### PROVIDED MATERIAL:

● ● ● ●

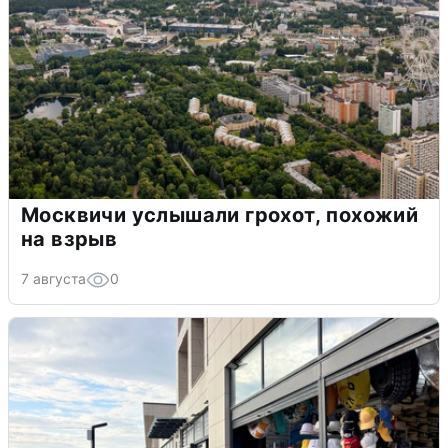
Москвичи услышали грохот, похожий
на взрыв
7 августа
0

● ● ● ●

### YOUR ASSIGNMENT:
Your copy of the material above should be exact and free of pictures.

### REPLY:
Москвичи услышали грохот, похожий
на взрыв
7 августа
0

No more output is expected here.